Pour faire sortir de ses gonds le vrai Lobre, le volcanique Lobre, il suffit de le contredire sur ses grandes admirations, sur ses préférences, Watteau, Rubens, Rembrandt et les principaux Hollandais, Goya et les maîtres espagnols. Comme on dit au régiment, ça vaut le jus.

— Cher ami, je n’aime plus Watteau, ou plus exactement je ne le comprends plus.

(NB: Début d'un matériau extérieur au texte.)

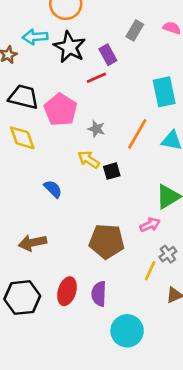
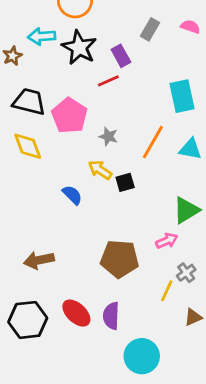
blue semicircle: (53, 189) -> (72, 195), moved
red ellipse: (67, 291) -> (76, 313), turned -64

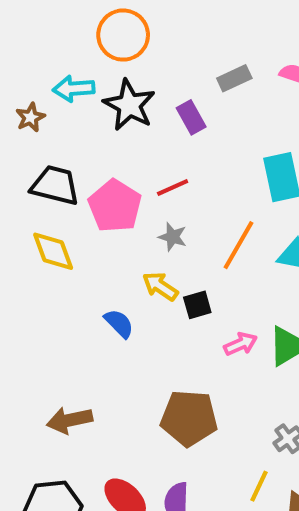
gray rectangle: (150, 29) -> (234, 78), turned 35
red line: (108, 81) -> (173, 187), moved
pink arrow: (167, 241) -> (241, 344), moved
yellow line: (167, 291) -> (259, 486), moved

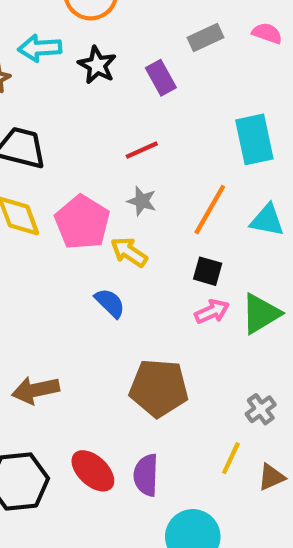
black star: (129, 105) -> (97, 65), size x0.7
pink pentagon: (115, 206) -> (82, 222), moved
black square: (197, 305) -> (208, 271), moved, turned 32
blue semicircle: (119, 323) -> (110, 303), moved

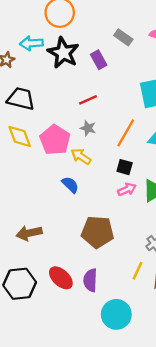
gray rectangle: (205, 37) -> (123, 37), turned 60
black star: (97, 65) -> (63, 53), size x1.5

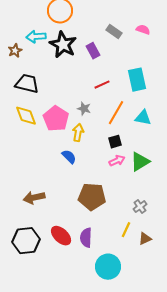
red line: (88, 100) -> (102, 85), moved
yellow arrow: (81, 156) -> (78, 133), turned 66
black square: (125, 167) -> (115, 142), turned -32

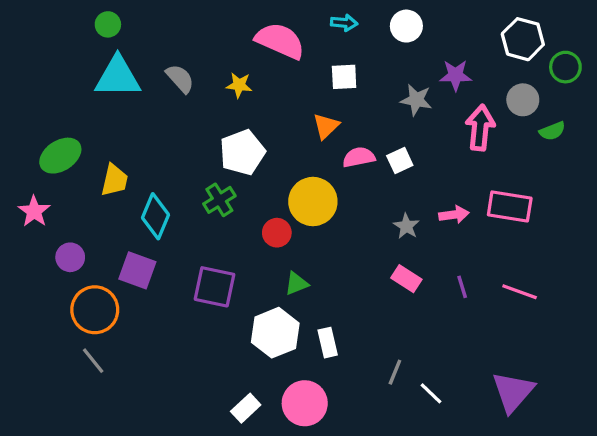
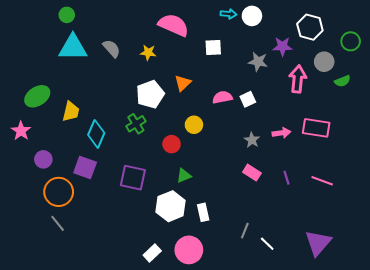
cyan arrow: (344, 23) -> (229, 14), moved
white hexagon: (523, 39) -> (310, 27), moved
orange triangle: (326, 126) -> (183, 83), moved
yellow circle: (313, 202) -> (194, 125), size x0.6

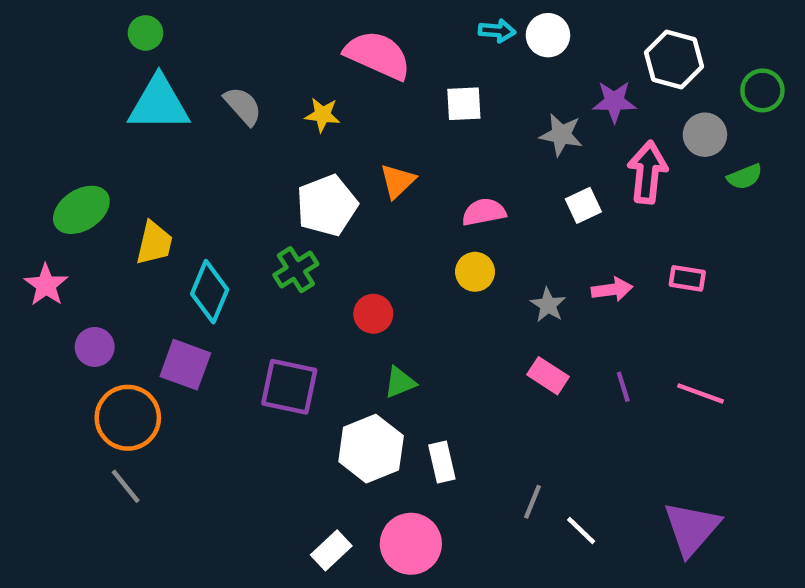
white square: (248, 99) -> (583, 205), moved
yellow circle: (194, 125) -> (475, 272), moved
pink rectangle: (316, 128) -> (687, 278), size x0.6

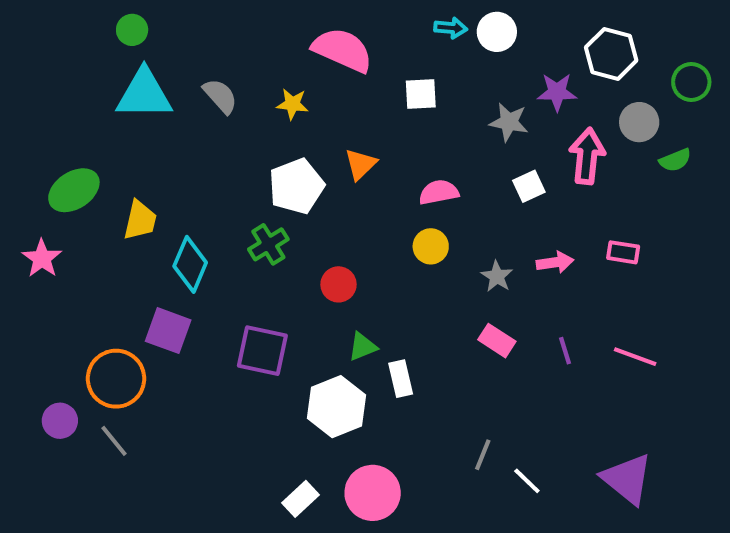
purple circle: (95, 347) -> (60, 421), moved
white rectangle: (442, 462) -> (401, 379), moved
purple triangle: (692, 528) -> (627, 479), turned -32

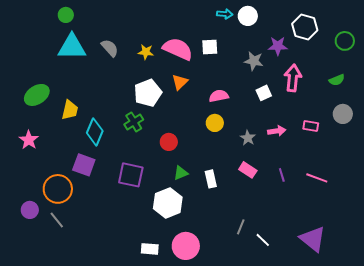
pink semicircle: (343, 50) -> (178, 49), moved
gray circle: (639, 122) -> (343, 114), moved
pink star: (42, 258) -> (29, 140), moved
white rectangle: (401, 379) -> (211, 179), moved
white rectangle: (300, 499) -> (150, 249), turned 48

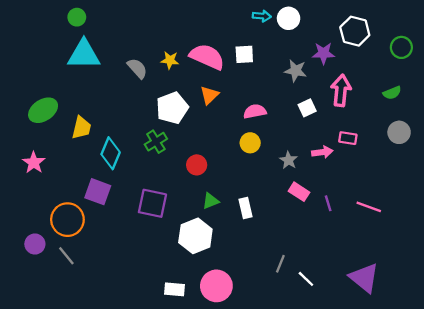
gray semicircle: (110, 48) -> (137, 68), moved
pink rectangle: (311, 126) -> (348, 138), moved
pink rectangle: (248, 170) -> (299, 192), moved

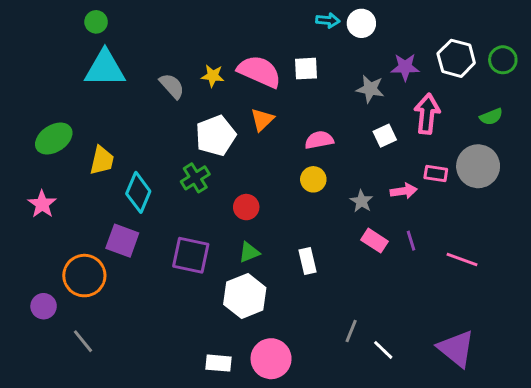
white hexagon: (355, 31) -> (456, 58), moved
gray circle: (399, 132) -> (478, 166), moved, size x1.5
green triangle: (211, 201) -> (249, 252), moved
purple line: (328, 203) -> (411, 241), moved
gray line: (66, 256) -> (83, 341), moved

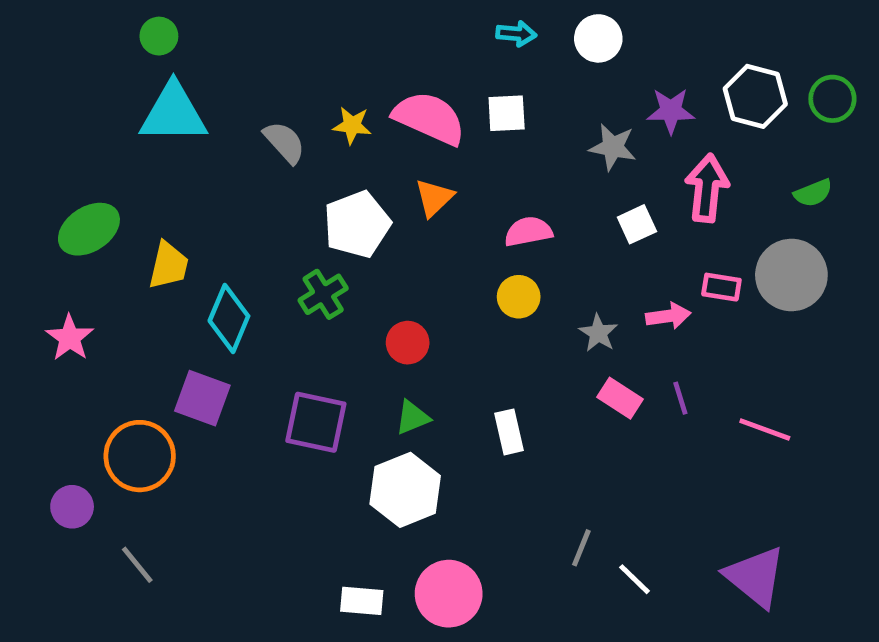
cyan arrow: (328, 20) -> (516, 34), moved

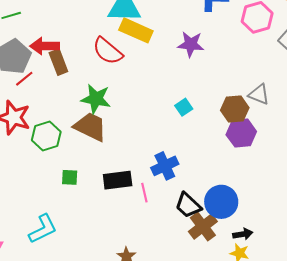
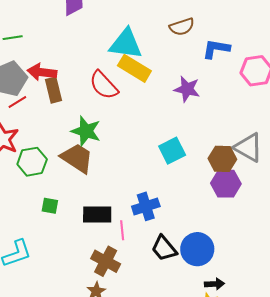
gray triangle: (259, 94) -> (248, 147), size x1.4
cyan square: (184, 107) -> (172, 151), size x1.5
brown cross: (203, 226) -> (106, 261), moved, turned -32

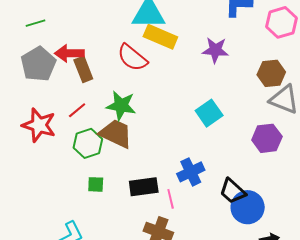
red line: (17, 102) -> (77, 110), moved
brown hexagon: (222, 159) -> (271, 73), moved
green hexagon: (32, 162) -> (88, 143), moved
black trapezoid: (164, 248) -> (233, 191), moved

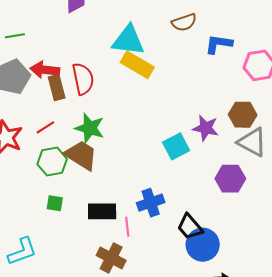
purple star: (215, 50) -> (206, 128), moved
red semicircle: (132, 58) -> (83, 79), moved, turned -148

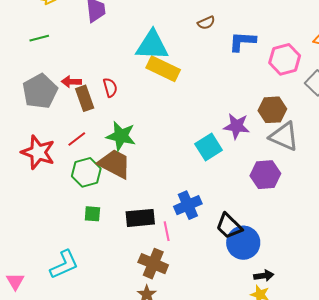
brown semicircle: (184, 22) -> (206, 23), size x0.7
green line: (15, 36) -> (39, 38), moved
red arrow: (45, 70) -> (71, 82), size x0.7
red semicircle: (83, 79) -> (110, 87), size x0.6

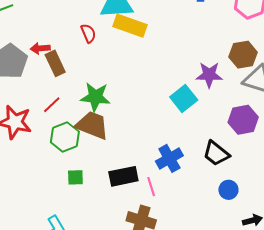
red semicircle: (110, 87) -> (88, 33), moved
black trapezoid: (229, 226) -> (216, 153), moved
blue circle: (243, 243) -> (228, 190), size x0.6

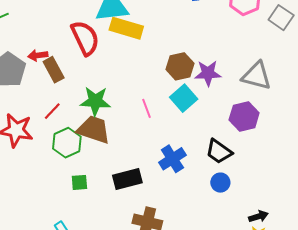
red semicircle: (88, 33) -> (85, 38), size x1.8
brown hexagon: (243, 55) -> (180, 66), moved
pink line: (151, 187) -> (147, 108), moved
blue circle: (228, 190) -> (220, 183), moved

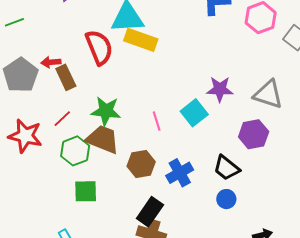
brown hexagon: (180, 66) -> (141, 164), moved
black rectangle: (127, 179) -> (150, 212), moved, turned -44
green square: (79, 182) -> (86, 191), size x1.4

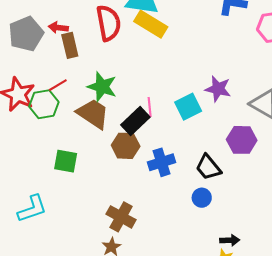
green hexagon: (75, 151) -> (44, 104), moved
black rectangle: (150, 212) -> (135, 121), moved

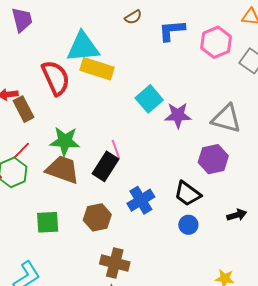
cyan square: (188, 107) -> (149, 99), moved
brown hexagon: (126, 146) -> (97, 217), moved
black arrow: (230, 240) -> (237, 215), moved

Si vous tenez ce propos au démon Lobre, choisissez de préférence une allée de parc, au crépuscule d’été. L’effet est instantané. Lobre bondit, éclate de rire, s’apaise un moment ; puis, montrant les arbres, la vapeur d’or léger : « Tu n’aimes plus Watteau ?… Mais qu’est-ce que tu aimes alors, qu’est-ce qu’il te faut ?… Des crottes de chien ou un Bonnat ?… Tu n’aimes plus Watteau !… c’est comme si tu disais : je n’aime plus l’aube, ni le crépuscule, ni les jeux de la lune dans la brume d’eau. C’est effrayant de penser cela et d’avoir le toupet de l’exprimer ! Tiens, voilà le faune qui crève de mépris sur son socle, et il a raison. S’il m’arrivait jamais, pendant cinq minutes, pour mon malheur et ma honte, de moins aimer Watteau, ou je me pendrais à un arbre, ou j’entrerais dans l’atelier de Henner, pas du premier Henner qui a des trouvailles charmantes, du second Henner et de sa cuisine au roux sale. Mais alors, si tu n’aimes plus Watteau, qu’est-ce que tu fous ici à cette heure ? Qu’est-ce que j’y fous en ta compagnie ? Il n’y a plus qu’à se coucher dans une chambre de palace et à crever. »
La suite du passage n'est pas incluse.